MILAN, Italy — Moncler is tapping two LVMH brands for its Genius project, which features a rotating list of guest designers, whose collections are revealed each February at Milan Fashion Week and then released monthly throughout the year.
The success of the model has inspired other companies across the industry to attempt a similar strategy, so Moncler is under pressure to deliver something new and novel each year. With that, JW Anderson and Rimowa will join the lineup, along with Copenhagen-based start-up Mate.bike, which sells electric bicycles. Returning collaborators include 1952 by Veronica Leoni and Sergio Zambon, Grenoble by Sandro Mandrino, Simone Rocha, Craig Green, 1017 Alyx 9SM, Fragment Hiroshi Fujiwara and Richard Quinn. The collections will be unveiled on February 19, during a presentation at Milan Fashion Week.
As the programme enters its third year, Moncler Chief Executive Remo Ruffini sees going beyond ready-to-wear as the key to keeping the model fresh. Though past collections have included accessories, the Rimowa x Moncler line of suitcases will be the first accessories-focused Genius collection, while the Mate.bike x Moncler collaboration is the first Genius tie-up with a company outside of the fashion and luxury spheres.

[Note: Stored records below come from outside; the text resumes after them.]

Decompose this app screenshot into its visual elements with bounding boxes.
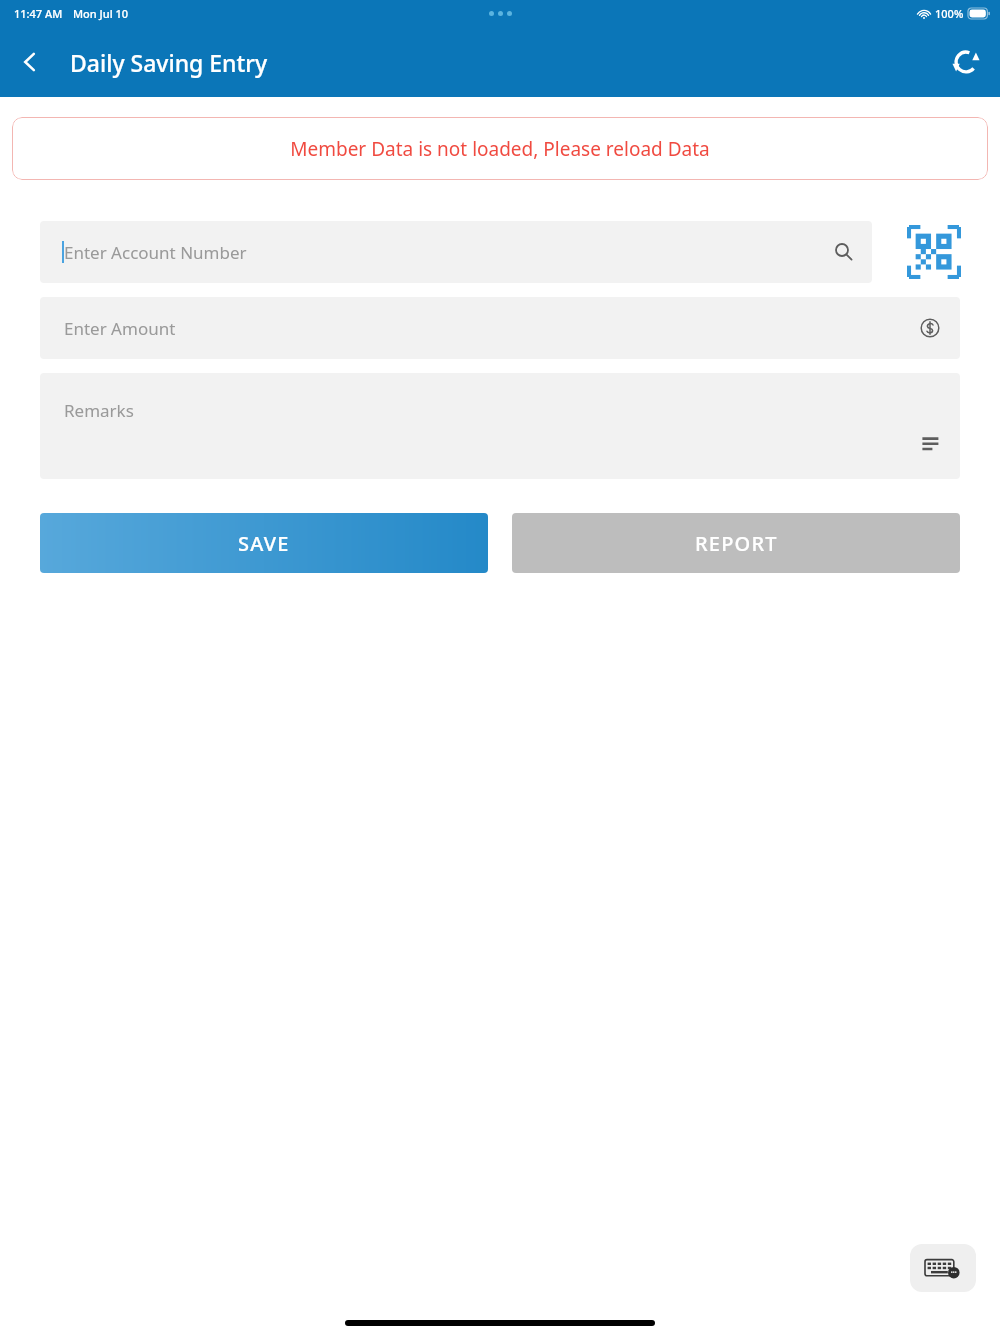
button[interactable]: Enter Account Number [40, 221, 872, 283]
staticText: SAVE [238, 530, 290, 557]
button[interactable]: Show keyboard [910, 1244, 976, 1292]
button[interactable]: Member Data is not loaded, Please reload… [12, 117, 988, 180]
button[interactable]: Enter Amount [40, 297, 960, 359]
button[interactable]: REPORT [512, 513, 960, 573]
staticText: Daily Saving Entry [70, 47, 268, 78]
button[interactable]: Scan QR code [904, 222, 964, 282]
staticText: Remarks [64, 399, 134, 422]
staticText: 11:47 AM [14, 6, 63, 21]
staticText: Member Data is not loaded, Please reload… [290, 136, 710, 162]
staticText: Enter Amount [64, 317, 176, 340]
button[interactable]: SAVE [40, 513, 488, 573]
staticText: Enter Account Number [64, 241, 247, 264]
button[interactable]: Refresh [942, 38, 990, 86]
staticText: REPORT [695, 530, 778, 557]
staticText: 100% [935, 6, 964, 21]
button[interactable]: Back [6, 38, 54, 86]
button[interactable]: Remarks [40, 373, 960, 479]
staticText: Mon Jul 10 [73, 6, 129, 21]
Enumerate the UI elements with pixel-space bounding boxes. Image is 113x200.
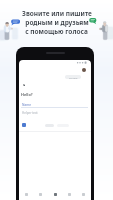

The suitcases and bikes are designed to become conversation pieces, Ruffini said.
“We want to give a voice to our customer to talk with other people on the street,” he said.
We want to give a voice to our customer to talk with other people on the street.
Moncler’s revenue has shot up in recent years, in part due to the buzz generated by the Genius collaborations, which also brought curious customers into the outerwear brand’s stores. Moncler’s stock price has more than doubled since the start of 2017, and the Italian company has a market capitalisation of €10 billion ($11 billion), roughly on par with Burberry and Prada.
The brand’s success has sparked rumours that it could be an acquisition target. In December, reports surfaced of possible discussions between Moncler and French luxury group Kering. At the time, executives with both brands said that while the two companies often talk, no deal was in the works.
“I consider everything, but we don’t have anything consistent on the table,” Ruffini told BoF on Friday. “I've talked to many people in the last three, four, five years, but ... we don’t have anything on the table.”
Ruffini, who joined Moncler as chairman and chief executive in 2003, has been the driving force behind the brand’s turnaround, resurrecting a storied-but-struggling name and growing it into a business that logged over €1.4 billion ($1.5 billion) in sales last year.
The company announced the Genius strategy in February 2018 as a way to tap new customers and deliver constant newness to the social media-driven consumer.
“Since we are not part of the big group, we’re not part of the fashion system, we are quite a unique brand inside this luxury world,” said Ruffini. “We need more ideas, more uniqueness, more energy to compete with other brands that are much bigger than us.”
It proved a roaring success. While just 10 percent of Moncler’s sales come from Genius collections, the strategy introduced the brand to a younger demographic: now, 40 percent of brand customers are of the Gen-Z and Millennial generations. In addition, 50 percent of Genius customers are first-time purchasers of the brand and 40 percent have also purchased the brand’s other products. Company revenues have continued on an upward trajectory.
We need more ideas, more uniqueness, more energy to compete with other brands that are much bigger than us.
A number of brands have attempted to mimic the approach, including Tod’s, Calvin Klein and, most recently, Pucci. However, Ruffini isn’t worried. When your peers copy an idea, it suggests the idea is good, he said.
It was not an easy project to execute, and it’s not easy for brands to copy.
“[It took] a lot of redesigning the company, redesigning the mentality, improving the culture,” he said. “To stay hot in this world is not easy. We really try to move on every month. It’s a journey more than a project.”
For Jonathan Anderson, joining the Genius lineup “was a no brainer,” he told BoF, adding that it was an opportunity for his business to learn from Moncler’s way of working.
Anderson, who in the past has collaborated with Uniqlo, Converse and Topshop, said he went back into his archives to inspire the upcoming unisex collection — something he has never done for any other collaborative project.
“What is good about collaborations in this industry is sharing information and ideas. We can come up with new resolutions,” said Anderson. “The world has changed. What Moncler has really been able to harness is an incredible platform to be able to do this on.”